# Battle Hymn Of The Republic



## mountainlady56 (Feb 13, 2006)

It's been around before but is well worth a second or third listen.

Get a load of these high school kids. At the conclusion listen to the high notes on the trumpet .. . . played by a high school kid? One of the fathers recorded it, added some graphic enhancements to the recording, and posted it on the web.
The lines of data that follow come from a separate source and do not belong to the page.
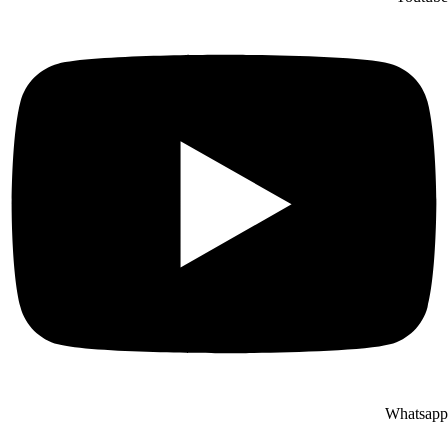
Whatsapp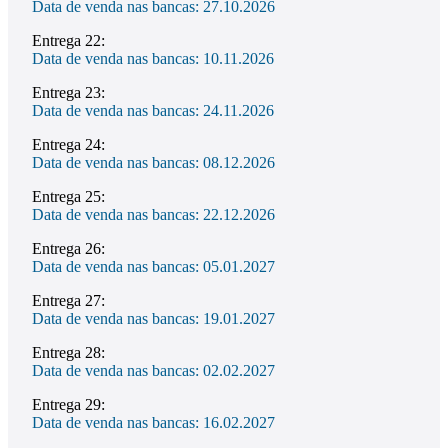
Data de venda nas bancas: 27.10.2026
Entrega 22:
Data de venda nas bancas: 10.11.2026
Entrega 23:
Data de venda nas bancas: 24.11.2026
Entrega 24:
Data de venda nas bancas: 08.12.2026
Entrega 25:
Data de venda nas bancas: 22.12.2026
Entrega 26:
Data de venda nas bancas: 05.01.2027
Entrega 27:
Data de venda nas bancas: 19.01.2027
Entrega 28:
Data de venda nas bancas: 02.02.2027
Entrega 29:
Data de venda nas bancas: 16.02.2027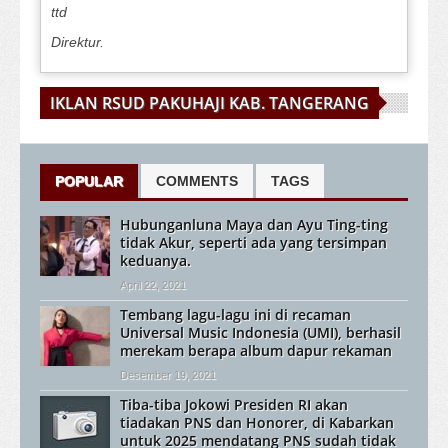
ttd
Direktur.
IKLAN RSUD PAKUHAJI KAB. TANGERANG
POPULAR
COMMENTS
TAGS
Hubunganluna Maya dan Ayu Ting-ting
tidak Akur, seperti ada yang tersimpan
keduanya.
April 22, 2021
Tembang lagu-lagu ini di recaman
Universal Music Indonesia (UMI), berhasil
merekam berapa album dapur rekaman
Desember 19, 2021
Tiba-tiba Jokowi Presiden RI akan
tiadakan PNS dan Honorer, di Kabarkan
untuk 2025 mendatang PNS sudah tidak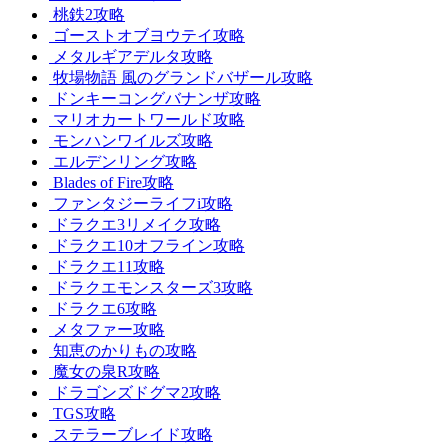
桃鉄2攻略
ゴーストオブヨウテイ攻略
メタルギアデルタ攻略
牧場物語 風のグランドバザール攻略
ドンキーコングバナンザ攻略
マリオカートワールド攻略
モンハンワイルズ攻略
エルデンリング攻略
Blades of Fire攻略
ファンタジーライフi攻略
ドラクエ3リメイク攻略
ドラクエ10オフライン攻略
ドラクエ11攻略
ドラクエモンスターズ3攻略
ドラクエ6攻略
メタファー攻略
知恵のかりもの攻略
魔女の泉R攻略
ドラゴンズドグマ2攻略
TGS攻略
ステラーブレイド攻略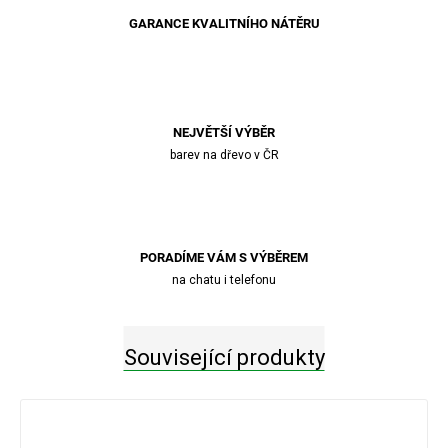
GARANCE KVALITNÍHO NÁTĚRU
NEJVĚTŠÍ VÝBĚR
barev na dřevo v ČR
PORADÍME VÁM S VÝBĚREM
na chatu i telefonu
Související produkty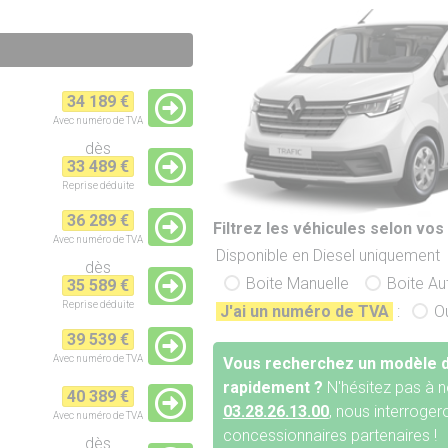
34 189 €
Avec numéro de TVA
dès
33 489 €
Reprise
déduite
36 289 €
Filtrez les véhicules selon vos 
Avec numéro de TVA
Disponible en Diesel uniquement
dès
Boite Manuelle
Boite A
35 589 €
Reprise
déduite
J'ai un numéro de TVA
:
O
39 539 €
Avec numéro de TVA
Vous recherchez un modèle d
rapidement ?
N'hésitez pas à n
40 389 €
03.28.26.13.00
, nous interroge
Avec numéro de TVA
concessionnaires partenaires !
dès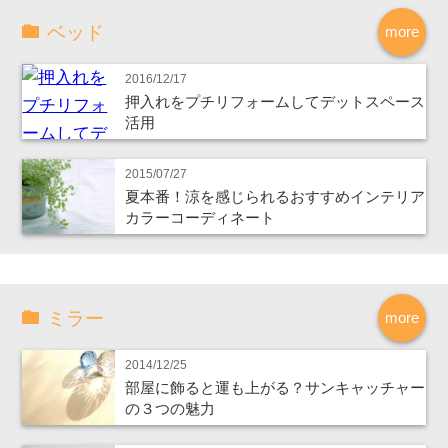
ベッド
more
2016/12/17
押入れをプチリフォームしてデットスペース
活用
2015/07/27
夏本番！涼を感じられるおすすめインテリア
カラーコーディネート
ミラー
more
2014/12/25
部屋に飾ると運も上がる？サンキャッチャー
の３つの魅力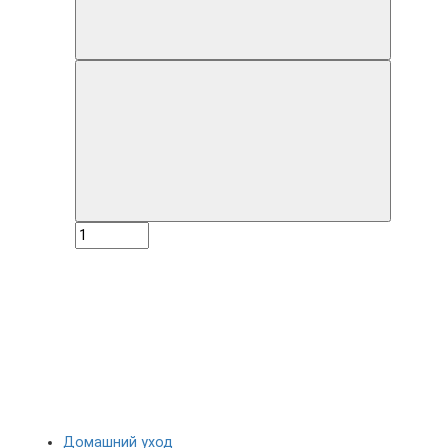
Домашний уход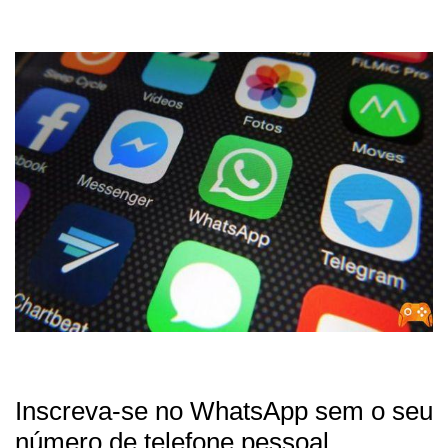
Inscreva-se no WhatsApp sem o seu
número de telefone pessoal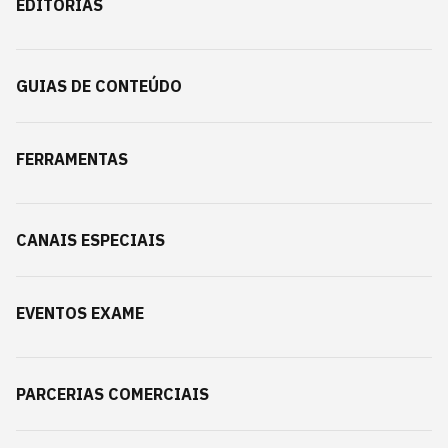
EDITORIAS
GUIAS DE CONTEÚDO
FERRAMENTAS
CANAIS ESPECIAIS
EVENTOS EXAME
PARCERIAS COMERCIAIS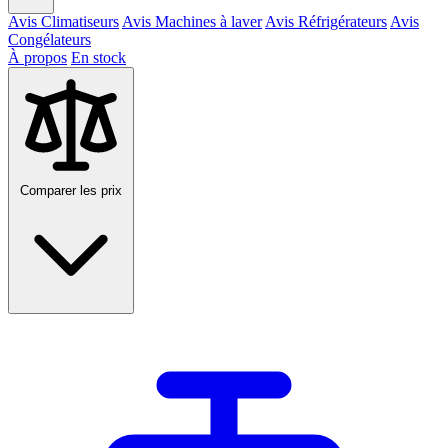
Avis Climatiseurs
Avis Machines à laver
Avis Réfrigérateurs
Avis
Congélateurs
À propos
En stock
Comparer les prix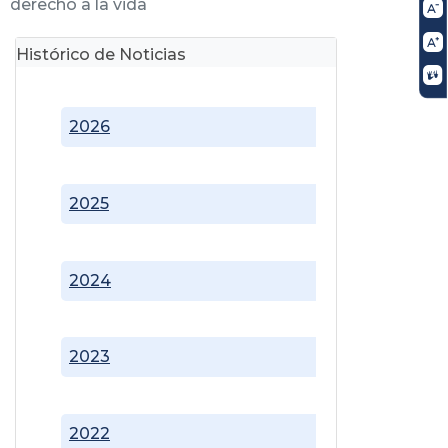
derecho a la vida
Histórico de Noticias
2026
2025
2024
2023
2022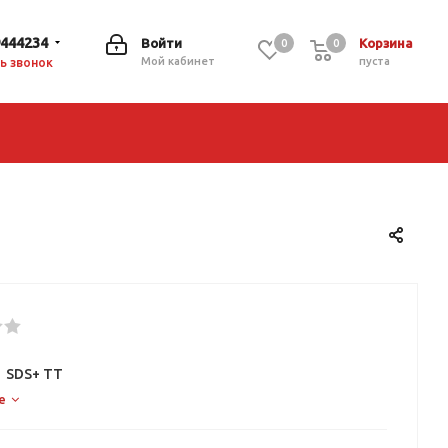
9444234
Войти
Корзина
0
0
0
Мой кабинет
пуста
ь звонок
0 SDS+ TT
е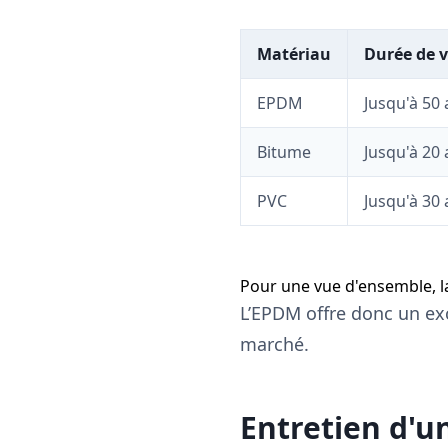
Matériau
Durée de v
EPDM
Jusqu'à 50
Bitume
Jusqu'à 20
PVC
Jusqu'à 30
Pour une vue d'ensemble, l
L’EPDM offre donc un exc
marché.
Entretien d'u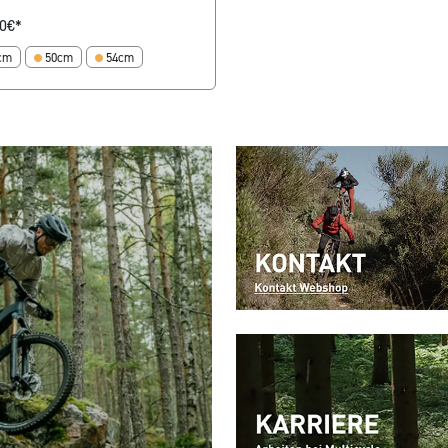
0
€*
cm
50cm
54cm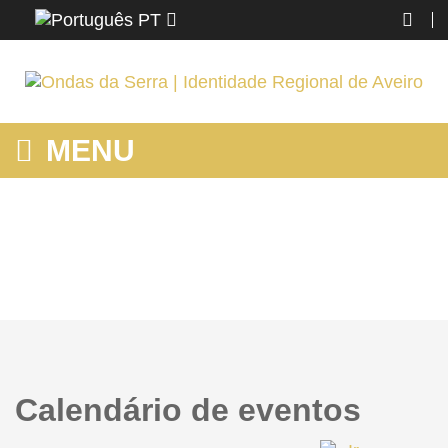
PT
MENU
HOME
Home
Calendário de eventos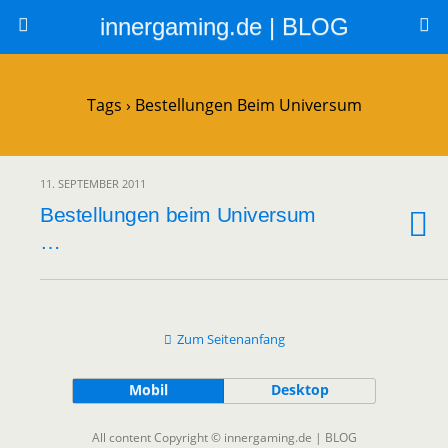
innergaming.de | BLOG
Tags › Bestellungen Beim Universum
11. SEPTEMBER 2011
Bestellungen beim Universum
…
Zum Seitenanfang
Mobil
Desktop
All content Copyright © innergaming.de | BLOG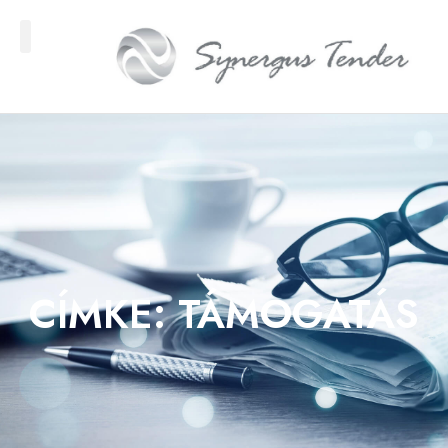
CÍMKE: TÁMOGATÁS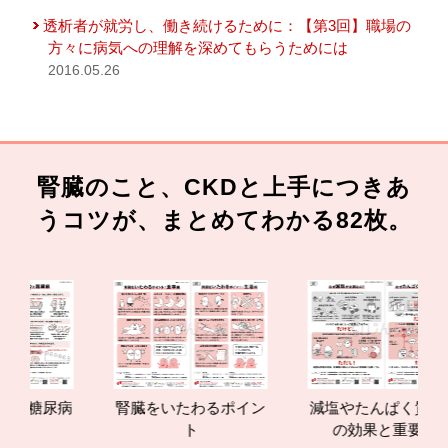
透析者が就労し、働き続けるために：【第3回】職場の
方々に病気への理解を深めてもらうためには
2016.05.26
腎臓のこと、CKDと上手につきあ
うコツが、まとめてわかる82枚。
尿病
腎臓をいたわるポイン
減塩やたんぱく質管理
ト
の効果と重要性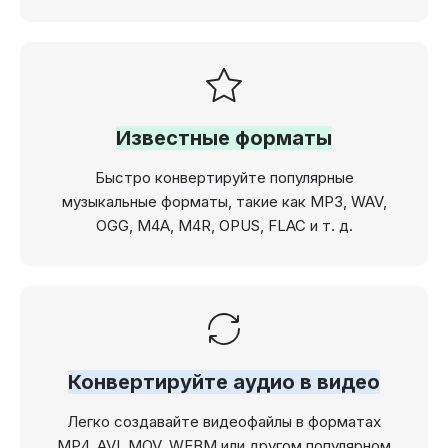
Известные форматы
Быстро конвертируйте популярные
музыкальные форматы, такие как MP3, WAV,
OGG, M4A, M4R, OPUS, FLAC и т. д.
Конвертируйте аудио в видео
Легко создавайте видеофайлы в форматах
MP4, AVI, MOV, WEBM или другом популярном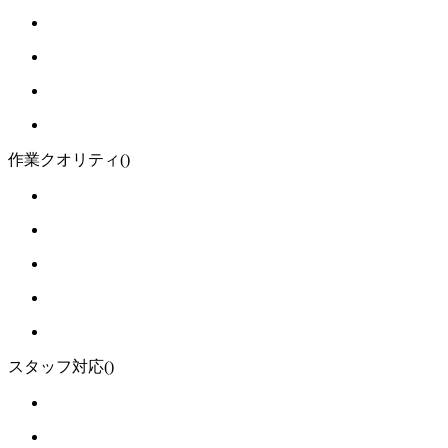
作業クオリティ
()
スタッフ対応
()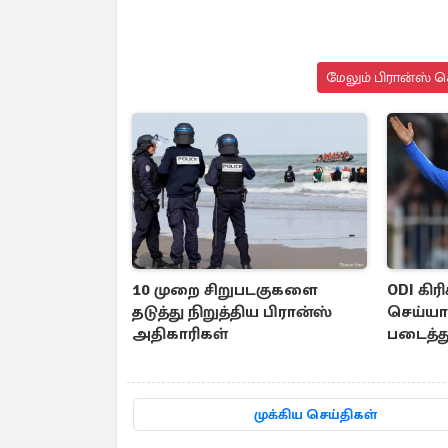
மேலும் பிரான்ஸ் ச
10 முறை சிறுபடகுகளை
ODI கிரி
தடுத்து நிறுத்திய பிரான்ஸ்
செய்ய
அதிகாரிகள்
படைத்து
முக்கிய செய்திகள்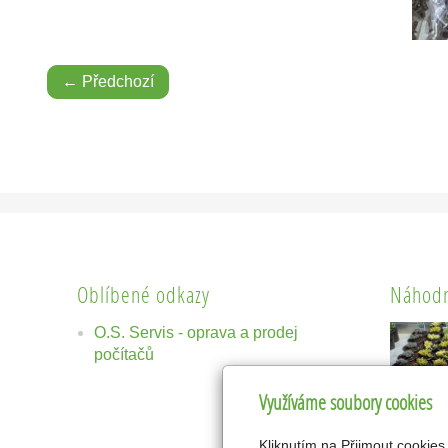
← Předchozí
Oblíbené odkazy
Náhodn
O.S. Servis - oprava a prodej
počítačů
Využíváme soubory cookies
Kliknutím na Přijmout cookies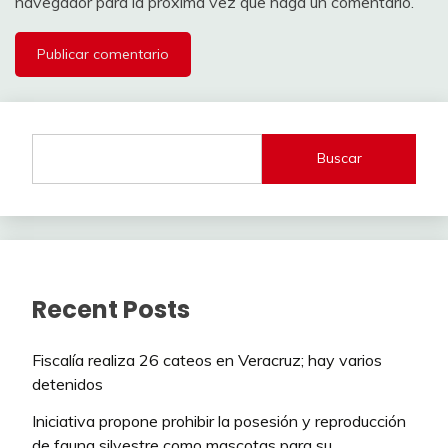
navegador para la próxima vez que haga un comentario.
Buscar
Recent Posts
Fiscalía realiza 26 cateos en Veracruz; hay varios
detenidos
Iniciativa propone prohibir la posesión y reproducción
de fauna silvestre como mascotas para su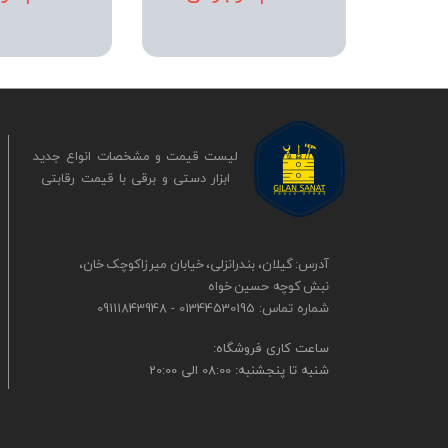
لیست قیمت و مشخصات انواع جدید
ابزار دستی و برقی ​​​​​​​با قیمت رقابتی
آدرس: گیلان، بندرانزلی، خیابان میرزاکوچک خان،
نبش کوچه حسین خواه
شماره تماس: 01344530195 - 09111843948
​​ساعت کاری فروشگاه:
شنبه تا پنجشنبه: 08:00 الی 20:00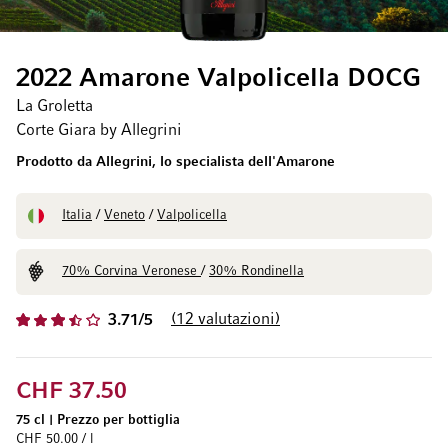
2022 Amarone Valpolicella DOCG
La Groletta
Corte Giara by Allegrini
Prodotto da Allegrini, lo specialista dell'Amarone
Italia
/
Veneto
/
Valpolicella
70% Corvina Veronese
/
30% Rondinella
12
valutazioni
3.71/5
CHF 37.50
75 cl
|
Prezzo per bottiglia
CHF 50.00 / l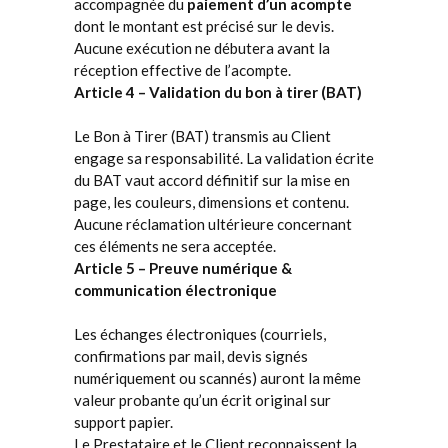
accompagnée du
paiement d’un acompte
dont le montant est précisé sur le devis.
Aucune exécution ne débutera avant la
réception effective de l’acompte.
Article 4 – Validation du bon à tirer (BAT)
Le Bon à Tirer (BAT) transmis au Client
engage sa responsabilité. La validation écrite
du BAT vaut accord définitif sur la mise en
page, les couleurs, dimensions et contenu.
Aucune réclamation ultérieure concernant
ces éléments ne sera acceptée.
Article 5 – Preuve numérique &
communication électronique
Les échanges électroniques (courriels,
confirmations par mail, devis signés
numériquement ou scannés) auront la même
valeur probante qu’un écrit original sur
support papier.
Le Prestataire et le Client reconnaissent la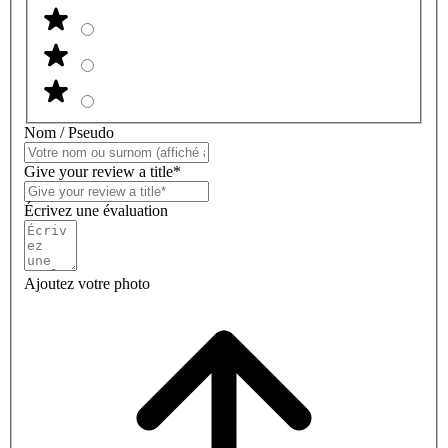
Nom / Pseudo
Give your review a title*
Écrivez une évaluation
Ajoutez votre photo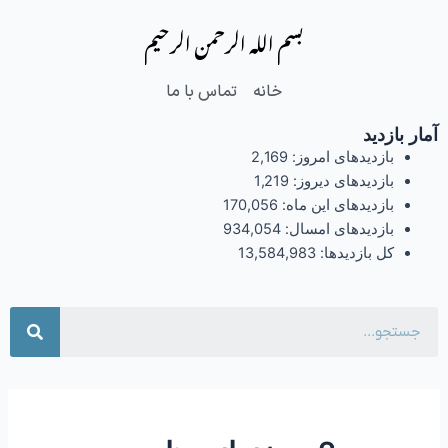
فتن
بسم الله الرحمن الرحیم
ه
حتوا
خانه
تماس با ما
آمار بازدید
بازدیدهای امروز:
2,169
بازدیدهای دیروز:
1,219
بازدیدهای این ماه:
170,056
بازدیدهای امسال:
934,054
کل بازدیدها:
13,584,983
جست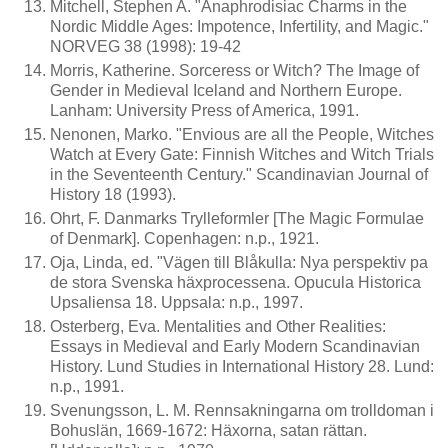
Mitchell, Stephen A. "Anaphrodisiac Charms in the
Nordic Middle Ages: Impotence, Infertility, and Magic."
NORVEG 38 (1998): 19-42
Morris, Katherine. Sorceress or Witch? The Image of
Gender in Medieval Iceland and Northern Europe.
Lanham: University Press of America, 1991.
Nenonen, Marko. "Envious are all the People, Witches
Watch at Every Gate: Finnish Witches and Witch Trials
in the Seventeenth Century." Scandinavian Journal of
History 18 (1993).
Ohrt, F. Danmarks Trylleformler [The Magic Formulae
of Denmark]. Copenhagen: n.p., 1921.
Oja, Linda, ed. "Vägen till Blåkulla: Nya perspektiv pa
de stora Svenska häxprocessena. Opucula Historica
Upsaliensa 18. Uppsala: n.p., 1997.
Osterberg, Eva. Mentalities and Other Realities:
Essays in Medieval and Early Modern Scandinavian
History. Lund Studies in International History 28. Lund:
n.p., 1991.
Svenungsson, L. M. Rennsakningarna om trolldoman i
Bohuslän, 1669-1672: Häxorna, satan rättan.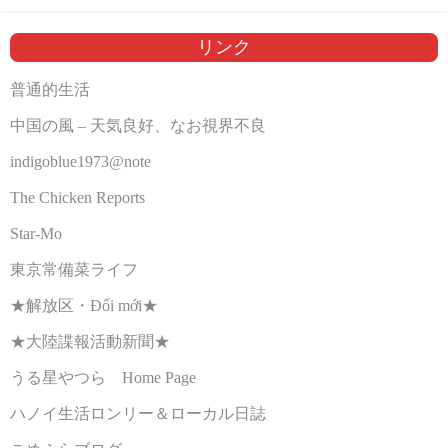
リンク
普通的生活
中国の風 – 天気良好、なお視界不良
indigoblue1973@note
The Chicken Reports
Star-Mo
東京常備菜ライフ
★解放区・Đổi mới★
★大陸諜報活動新聞★
うる星やつら Home Page
ハノイ生活ロンリー＆ローカル日誌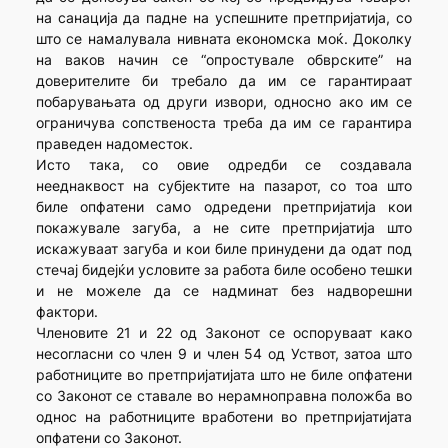
на санација да падне на успешните претпријатија, со
што се намалувала нивната економска моќ. Доколку
на ваков начин се “опростувале обврските” на
доверителите би требало да им се гарантираат
побарувањата од други извори, односно ако им се
ограничува сопственоста треба да им се гарантира
праведен надоместок.
Исто така, со овие одредби се создавала
нееднаквост на субјектите на пазарот, со тоа што
биле опфатени само одредени претпријатија кои
покажувале загуба, а не сите претпријатија што
искажуваат загуба и кои биле принудени да одат под
стечај бидејќи условите за работа биле особено тешки
и не можеле да се надминат без надворешни
фактори.
Членовите 21 и 22 од Законот се оспоруваат како
несогласни со член 9 и член 54 од Уствот, затоа што
работниците во претпријатијата што не биле опфатени
со Законот се ставале во нерамноправна положба во
однос на работниците вработени во претпријатијата
опфатени со Законот.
The song, of course, is the " Battle Hymn Of The Republic."

Click below!

http://www.greatdanepromilitary.com/Battle%20Hymn/index.htm

Enjoy!
Darlene


----------



## GoodTimes (Mar 9, 2009)

I LOVE THAT SONG!!!!!!!

THanks for sharing..............I get all choked up..............


----------



## Dadof4 (Mar 30, 2007)

Wow. I would have swore the brass and percussion were pros if not for the late release of the last note. That was neat! Great pitch, attack, and expressive playing. Gotta love a fat trumpet high C, works equally well at the high point of the National Anthem!


----------



## ember (Jan 17, 2008)

Great choice (again) Darlene!! Thanks for sharing it.
TTFN
Ember


----------



## JerseyGirl86 (Mar 30, 2009)

that was great to hear Darlene! Kids are just amazing with their talent!


----------



## TexanThompsons (Apr 21, 2009)

Wow. Simply amazing.


----------



## ALASKA PFLOCK (Jun 24, 2007)

Outstanding!!! Never gets old and never will!


----------